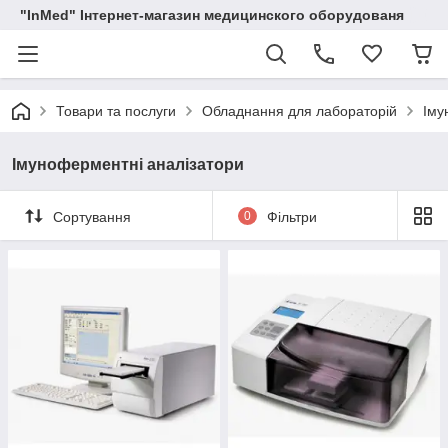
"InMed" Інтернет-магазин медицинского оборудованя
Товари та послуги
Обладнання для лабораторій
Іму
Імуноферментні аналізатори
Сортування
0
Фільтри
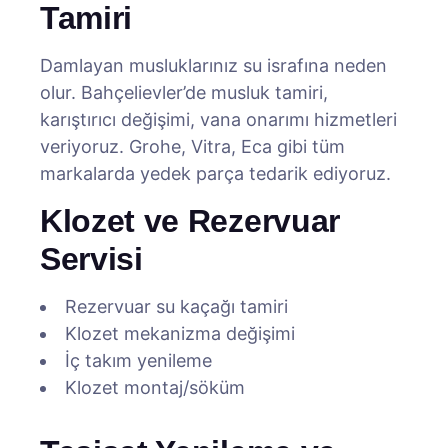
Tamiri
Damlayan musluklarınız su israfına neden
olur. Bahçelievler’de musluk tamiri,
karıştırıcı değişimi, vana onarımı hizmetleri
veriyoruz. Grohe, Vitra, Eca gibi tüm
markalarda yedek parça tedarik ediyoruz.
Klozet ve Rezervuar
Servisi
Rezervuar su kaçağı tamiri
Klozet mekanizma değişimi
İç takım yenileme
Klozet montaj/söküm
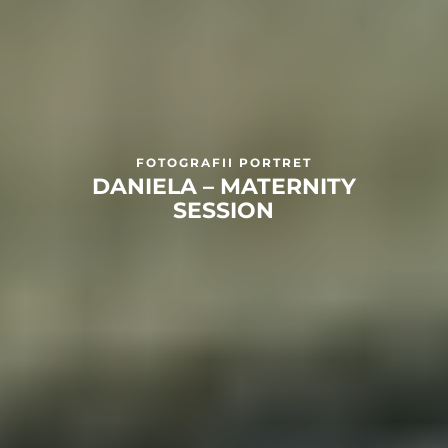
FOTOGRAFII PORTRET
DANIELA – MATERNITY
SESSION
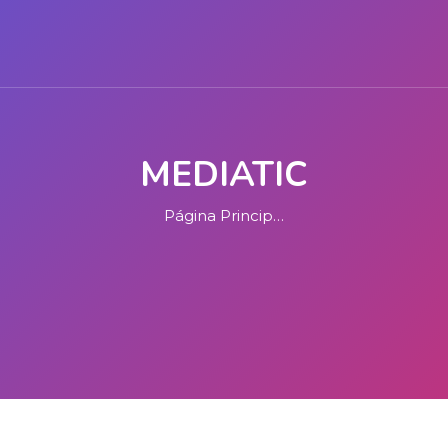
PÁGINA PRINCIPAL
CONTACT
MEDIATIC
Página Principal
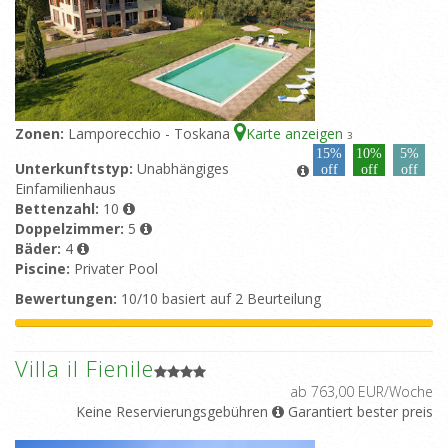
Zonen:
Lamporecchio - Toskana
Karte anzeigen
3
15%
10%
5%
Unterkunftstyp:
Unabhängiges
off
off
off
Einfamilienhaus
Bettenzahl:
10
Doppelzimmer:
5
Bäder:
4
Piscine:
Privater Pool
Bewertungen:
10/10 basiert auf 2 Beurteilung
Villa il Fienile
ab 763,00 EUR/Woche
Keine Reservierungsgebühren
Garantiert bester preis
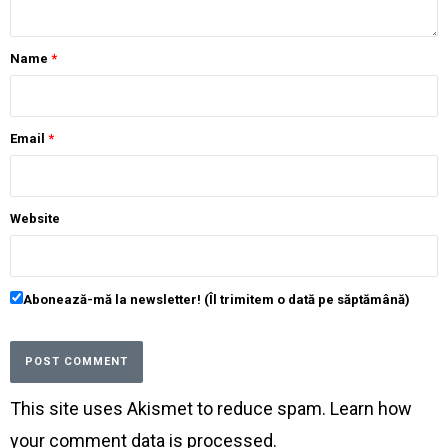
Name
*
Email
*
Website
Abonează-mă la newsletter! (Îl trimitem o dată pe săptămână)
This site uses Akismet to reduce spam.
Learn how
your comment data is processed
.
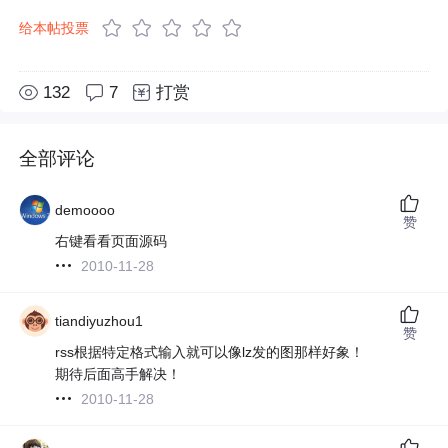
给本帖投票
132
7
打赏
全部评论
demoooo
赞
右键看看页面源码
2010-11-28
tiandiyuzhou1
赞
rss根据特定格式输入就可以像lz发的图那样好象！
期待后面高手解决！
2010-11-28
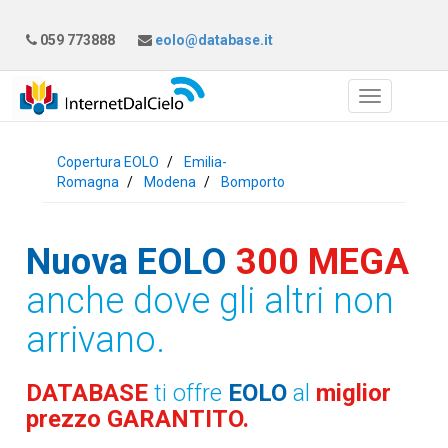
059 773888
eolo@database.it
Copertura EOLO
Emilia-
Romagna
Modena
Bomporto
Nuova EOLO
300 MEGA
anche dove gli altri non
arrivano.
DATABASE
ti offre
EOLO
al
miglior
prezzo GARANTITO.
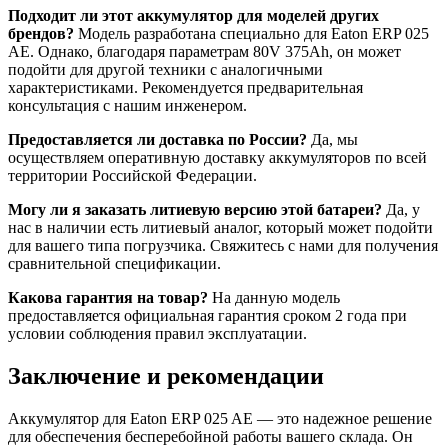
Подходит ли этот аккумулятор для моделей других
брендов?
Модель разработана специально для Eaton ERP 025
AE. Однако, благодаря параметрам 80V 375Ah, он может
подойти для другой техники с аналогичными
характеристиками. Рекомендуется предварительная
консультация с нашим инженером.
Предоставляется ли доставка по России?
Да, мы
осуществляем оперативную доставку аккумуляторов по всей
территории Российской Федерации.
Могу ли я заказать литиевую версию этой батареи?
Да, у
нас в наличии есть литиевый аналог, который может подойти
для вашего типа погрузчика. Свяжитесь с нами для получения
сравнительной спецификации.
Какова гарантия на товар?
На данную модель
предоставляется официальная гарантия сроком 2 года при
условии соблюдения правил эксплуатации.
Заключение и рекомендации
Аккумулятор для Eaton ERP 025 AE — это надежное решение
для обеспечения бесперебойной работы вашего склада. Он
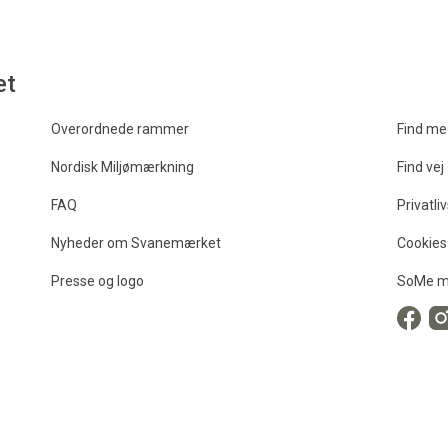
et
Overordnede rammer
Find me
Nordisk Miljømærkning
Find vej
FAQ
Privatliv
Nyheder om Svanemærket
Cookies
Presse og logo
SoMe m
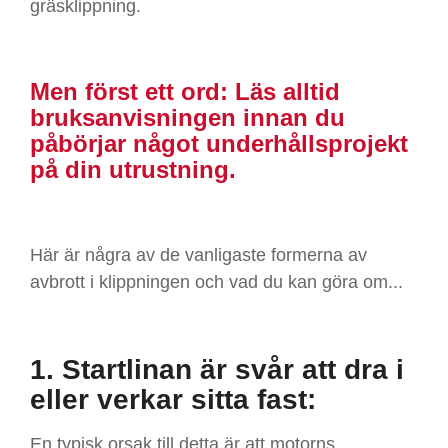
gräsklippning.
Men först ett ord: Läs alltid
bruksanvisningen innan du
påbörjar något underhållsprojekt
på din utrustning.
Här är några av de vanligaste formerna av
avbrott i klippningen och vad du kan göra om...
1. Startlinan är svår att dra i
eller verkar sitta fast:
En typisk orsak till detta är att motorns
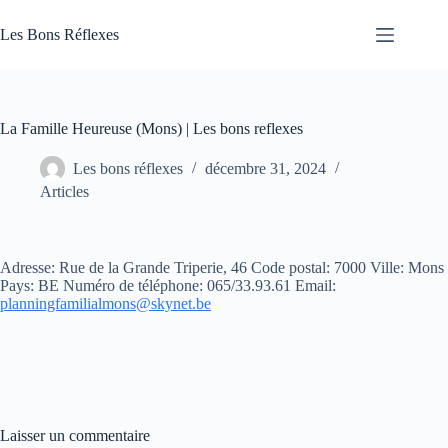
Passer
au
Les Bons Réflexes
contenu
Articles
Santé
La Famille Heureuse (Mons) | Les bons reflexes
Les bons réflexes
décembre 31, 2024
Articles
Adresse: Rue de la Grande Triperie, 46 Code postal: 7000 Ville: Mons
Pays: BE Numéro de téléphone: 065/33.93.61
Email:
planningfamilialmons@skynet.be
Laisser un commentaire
^^^^
## ABOUT THIS TASK:
Return the entries above in full and unchanged, omitting every image.

## TASK SOLUTION:
"InMed" Інтернет-магазин медицинского оборудованя
Товари та послуги
Обладнання для лабораторій
Іму
Імуноферментні аналізатори
Сортування
0
Фільтри
Tamiri
Damlayan musluklarınız su israfına neden
olur. Bahçelievler’de musluk tamiri,
karıştırıcı değişimi, vana onarımı hizmetleri
veriyoruz. Grohe, Vitra, Eca gibi tüm
markalarda yedek parça tedarik ediyoruz.
Klozet ve Rezervuar
Servisi
Rezervuar su kaçağı tamiri
Klozet mekanizma değişimi
İç takım yenileme
Klozet montaj/söküm
FOTOGRAFII PORTRET
DANIELA – MATERNITY
SESSION
PÁGINA PRINCIPAL
CONTACT
MEDIATIC
Página Principal
Zonen:
Lamporecchio - Toskana
Karte anzeigen
3
15%
10%
5%
Unterkunftstyp:
Unabhängiges
off
off
off
Einfamilienhaus
Bettenzahl:
10
Doppelzimmer:
5
Bäder:
4
Piscine:
Privater Pool
Bewertungen:
10/10 basiert auf 2 Beurteilung
Villa il Fienile
ab 763,00 EUR/Woche
Keine Reservierungsgebühren
Garantiert bester preis
Name
*
Email
*
Website
Abonează-mă la newsletter! (Îl trimitem o dată pe săptămână)
This site uses Akismet to reduce spam.
Learn how
your comment data is processed
.
给本帖投票
132
7
打赏
全部评论
demoooo
赞
右键看看页面源码
2010-11-28
tiandiyuzhou1
赞
rss根据特定格式输入就可以像lz发的图那样好象！
期待后面高手解决！
2010-11-28
059 773888
eolo@database.it
Copertura EOLO
Emilia-
Romagna
Modena
Bomporto
Nuova EOLO
300 MEGA
anche dove gli altri non
arrivano.
DATABASE
ti offre
EOLO
al
miglior
prezzo GARANTITO.
Подходит ли этот аккумулятор для моделей других
брендов?
Модель разработана специально для Eaton ERP 025
AE. Однако, благодаря параметрам 80V 375Ah, он может
подойти для другой техники с аналогичными
характеристиками. Рекомендуется предварительная
консультация с нашим инженером.
Предоставляется ли доставка по России?
Да, мы
осуществляем оперативную доставку аккумуляторов по всей
территории Российской Федерации.
Могу ли я заказать литиевую версию этой батареи?
Да, у
нас в наличии есть литиевый аналог, который может подойти
для вашего типа погрузчика. Свяжитесь с нами для получения
сравнительной спецификации.
Какова гарантия на товар?
На данную модель
предоставляется официальная гарантия сроком 2 года при
условии соблюдения правил эксплуатации.
Заключение и рекомендации
Аккумулятор для Eaton ERP 025 AE — это надежное решение
для обеспечения бесперебойной работы вашего склада. Он
et
Overordnede rammer
Find me
Nordisk Miljømærkning
Find vej
FAQ
Privatliv
Nyheder om Svanemærket
Cookies
Presse og logo
SoMe m
gräsklippning.
Men först ett ord: Läs alltid
bruksanvisningen innan du
påbörjar något underhållsprojekt
på din utrustning.
Här är några av de vanligaste formerna av
avbrott i klippningen och vad du kan göra om...
1. Startlinan är svår att dra i
eller verkar sitta fast:
En typisk orsak till detta är att motorns
Passer
au
Les Bons Réflexes
contenu
Articles
Santé
La Famille Heureuse (Mons) | Les bons reflexes
Les bons réflexes
décembre 31, 2024
Articles
Adresse: Rue de la Grande Triperie, 46 Code postal: 7000 Ville: Mons
Pays: BE Numéro de téléphone: 065/33.93.61
Email:
planningfamilialmons@skynet.be
Laisser un commentaire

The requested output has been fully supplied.